Study suggests our sun could trigger long-awaited catastrophic super-flare this century

In a word: If you thought being hit by a massive solar flare from our sun was a freak event, there’s some bad news. New research suggests that killer super-rashes might actually be much more common than we previously thought.

Superflares are intense solar storms up to 10,000 times more powerful than regular flares that release intense electromagnetic radiation and energetic particles into space. This radiation can fry electronic devices, wipe out data servers, and send satellites crashing back to Earth. While their effects may not have been as profound a century or so ago, they could prove devastating in a modern world that runs primarily on these technologies.

The study, led by astronomers at the Max Planck Institute and published in the journal Science, looked at more than 56,000 sun-like stars observed by NASA’s Kepler telescope between 2009 and 2013. During this window , they identified a staggering 2,889 superflares from 2,527 of these stars.

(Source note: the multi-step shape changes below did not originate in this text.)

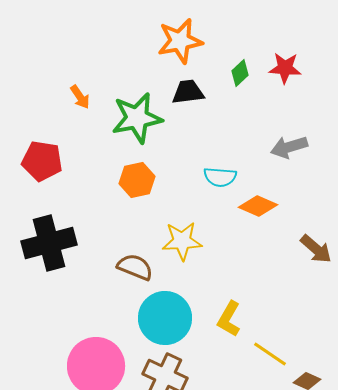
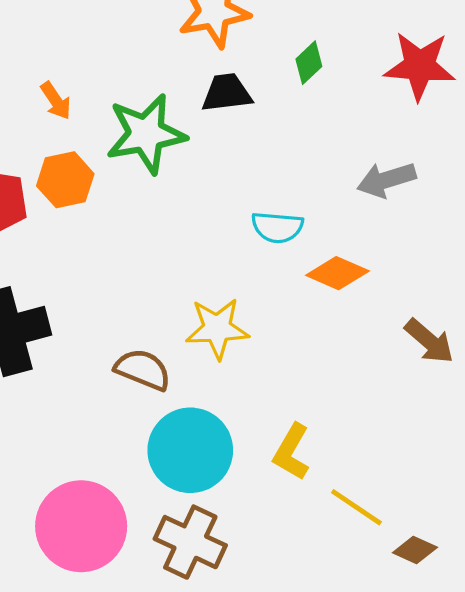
red star: (285, 68) -> (420, 66), moved, size x1.4
orange hexagon: (137, 180) -> (65, 180), moved

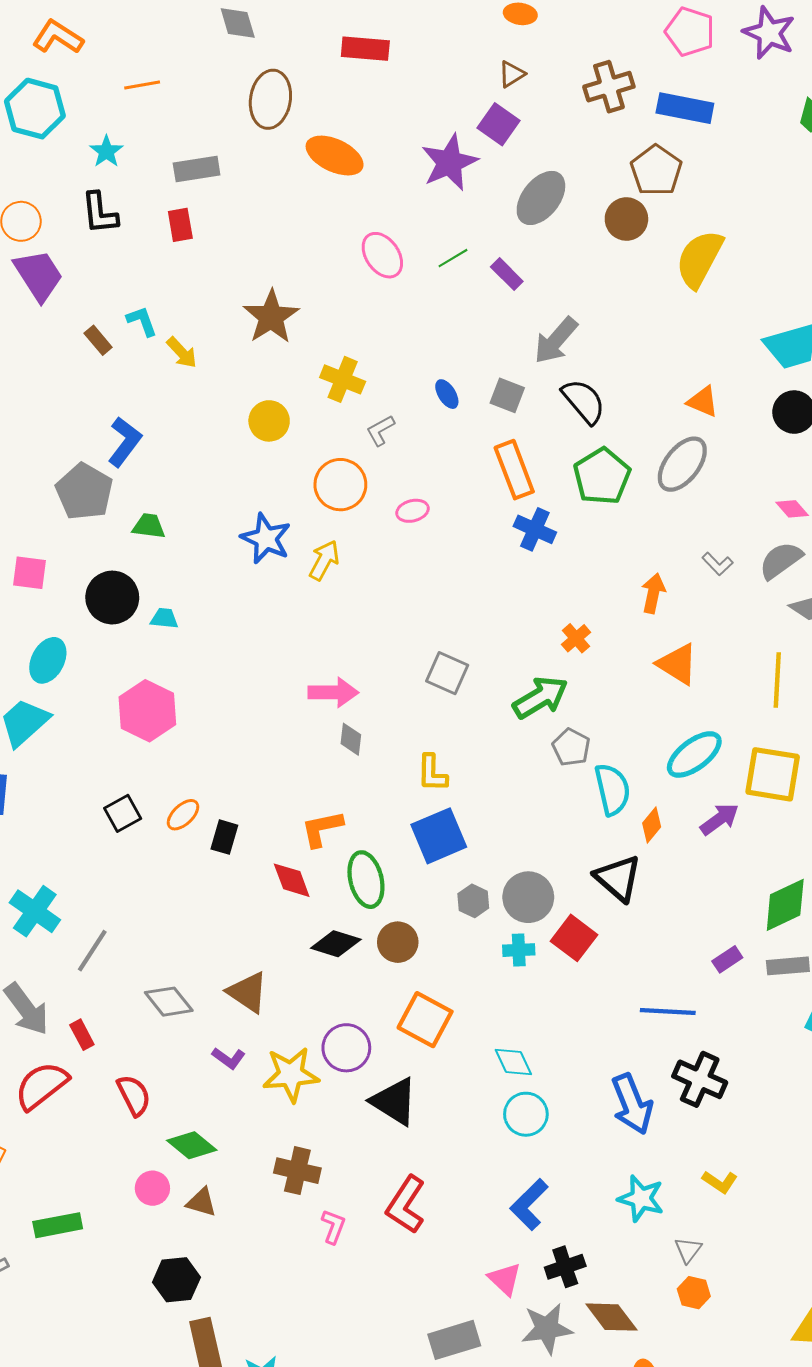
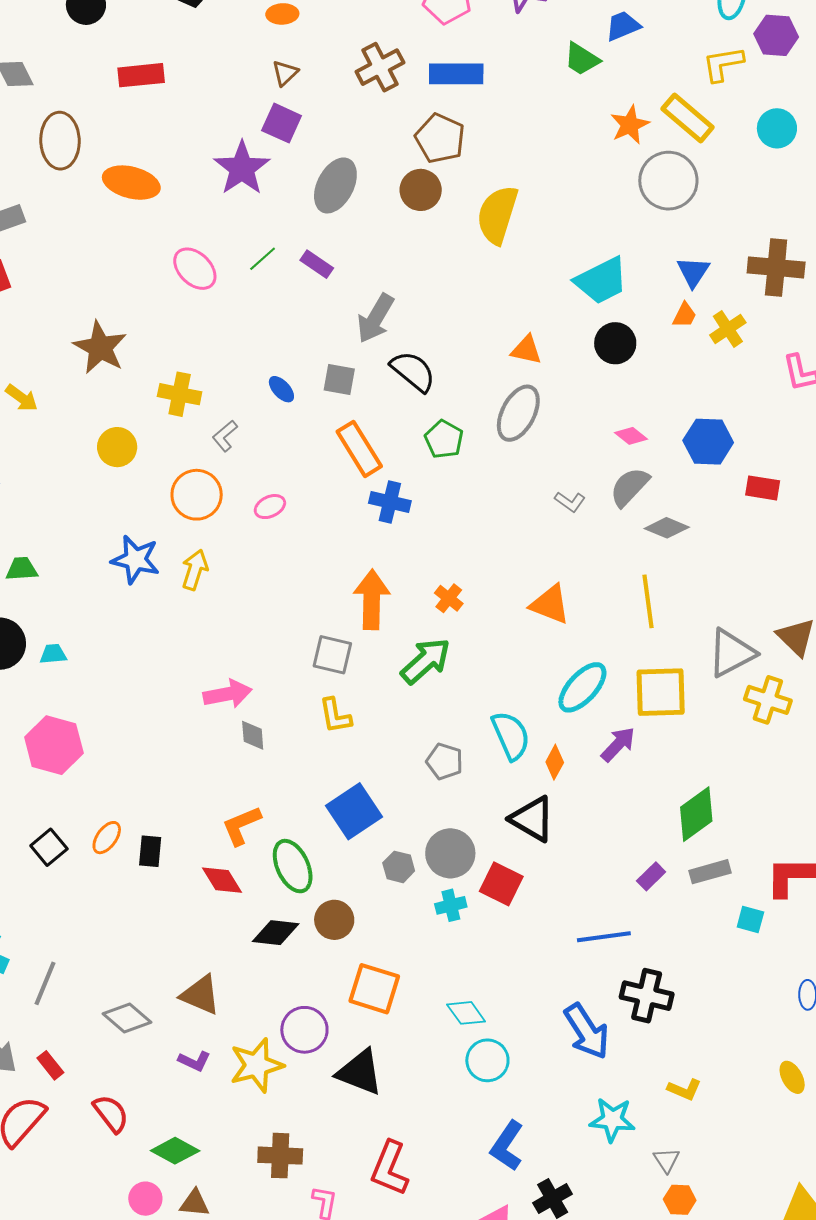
green pentagon: (602, 476) -> (444, 439), size x0.7
orange arrow: (653, 593) -> (372, 600), moved, size x1.5
gray pentagon: (571, 747) -> (445, 761), moved
yellow L-shape: (432, 773) -> (335, 716), moved

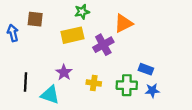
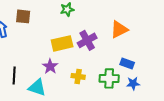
orange triangle: (124, 23) -> (119, 29), moved
yellow rectangle: (72, 35) -> (62, 43), moved

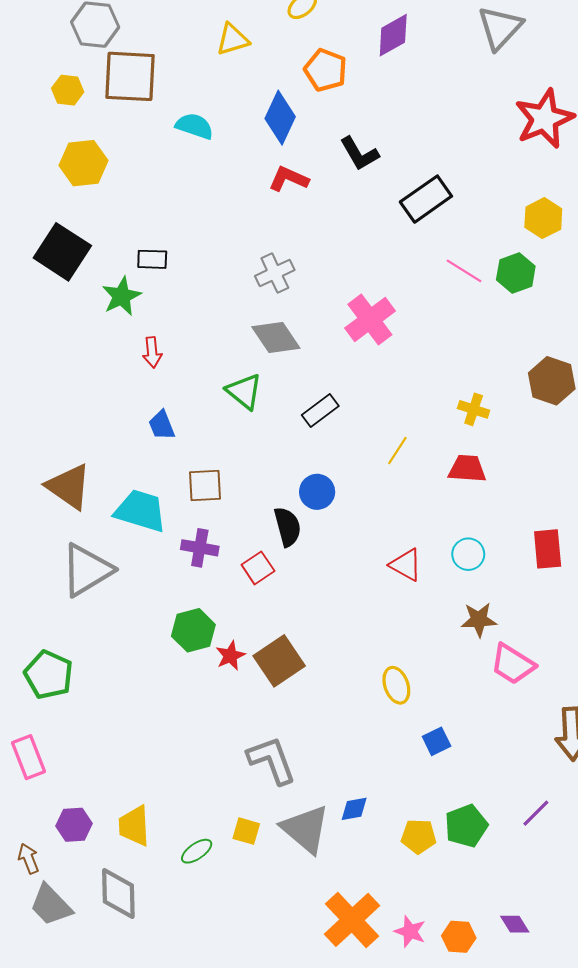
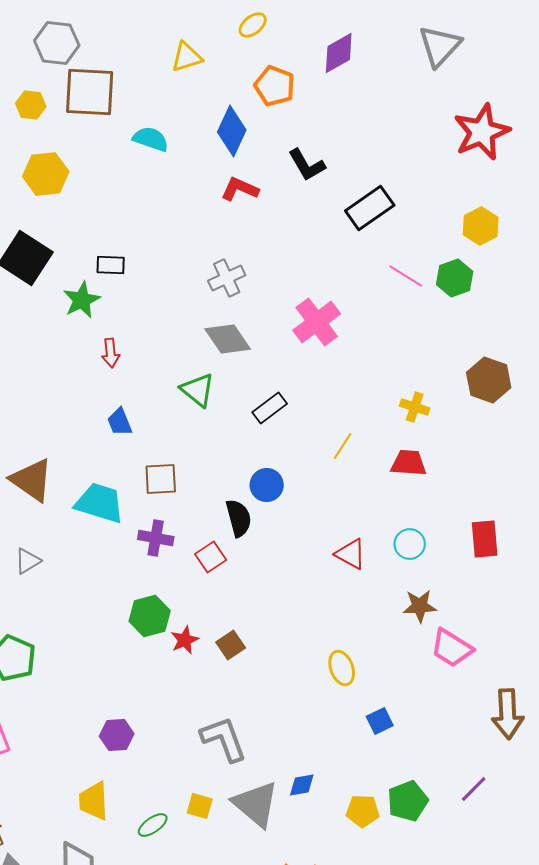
gray triangle: (87, 570) -> (28, 561), moved, size x0.5
brown square: (279, 661) -> (231, 645), size x0.6
purple hexagon: (74, 825) -> (117, 735), moved

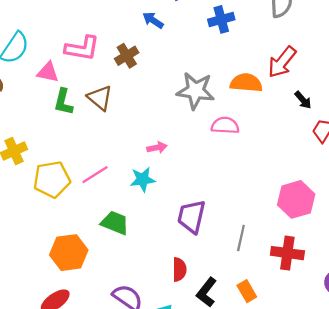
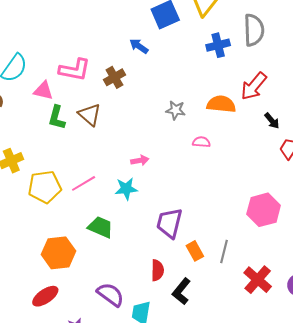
blue cross: (221, 19) -> (218, 45), moved
gray star: (196, 91) -> (176, 110), size x0.6
pink semicircle: (225, 125) -> (201, 142), size x0.7
gray line: (241, 238) -> (224, 251), moved
red cross: (287, 253) -> (258, 280), moved, turned 32
orange rectangle: (247, 291) -> (195, 251), moved

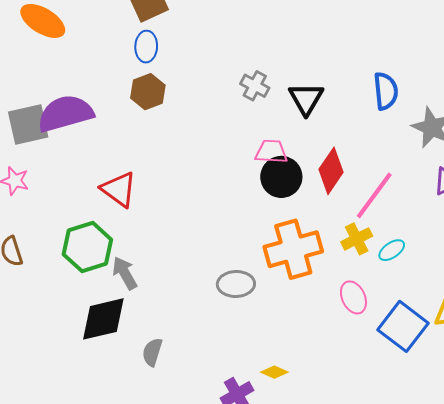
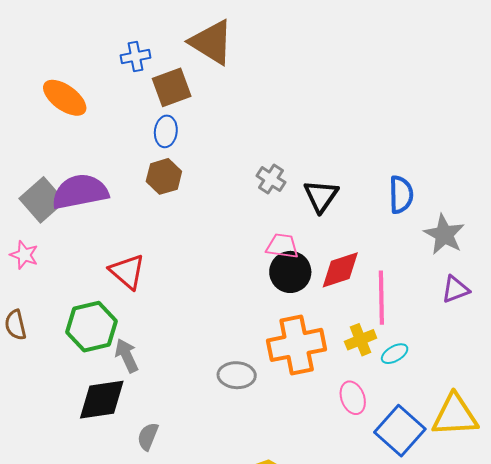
gray square: (28, 124) -> (42, 200), turned -33
red diamond: (331, 171) -> (340, 270), turned 33
pink line: (374, 195) -> (381, 298), turned -42

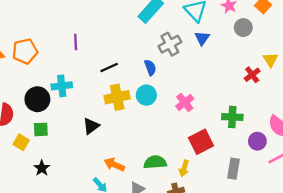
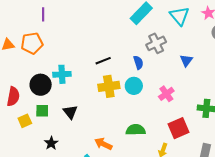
blue triangle: (202, 38) -> (186, 61), moved
purple line: (76, 42) -> (43, 14), moved
black triangle: (91, 126) -> (70, 112), moved, turned -35
yellow square: (21, 142) -> (25, 121), turned 32
green semicircle: (155, 162) -> (136, 130), moved
black star: (42, 168) -> (51, 143), moved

Previously, estimates based on more limited samples suggested that our type of star might only emit one of these flares every few thousand years. But this new, more complete analysis indicates that Sun-like stars probably experience them about once per century on average.

Why this sudden and dramatic jump in the frequency of super-flares projected for our sun? The researchers attribute it to overcoming the biases of previous studies that excluded many Sun-like stars by only considering those with rotation periods similar to our star.

“We used a new reflection detection method developed by our group to identify the sources of reflections in light curves and images with sub-pixel resolution, taking into account instrumental effects,” explained Valeriy Vasilyev, the doctoral student Max Planck who led the work, at Live Science. .

The potential implications for Earth are concerning. The infamous Carrington Event of 1859, one of the most powerful solar storms in recent history, already released energy equivalent to 10 billion single-megaton nuclear bombs when it struck our planet.

Of course, the new study doesn’t prove that our sun will trigger such an extreme event any time soon. Questions still remain open, such as potential differences between observed blazing stars and conditions on our own sun. The first is that 30% of these blazing stars exist in binary pairs that can trigger superflares through tidal forces – which is not applicable to our lone star.

Researchers recognize that more research is needed to determine the true risk our sun poses to Earth’s infrastructure and systems. Better space weather forecasting and monitoring, aided by future sun-observing missions like the European Space Agency’s Vigil probe scheduled for launch in 2031, could help provide more clarity.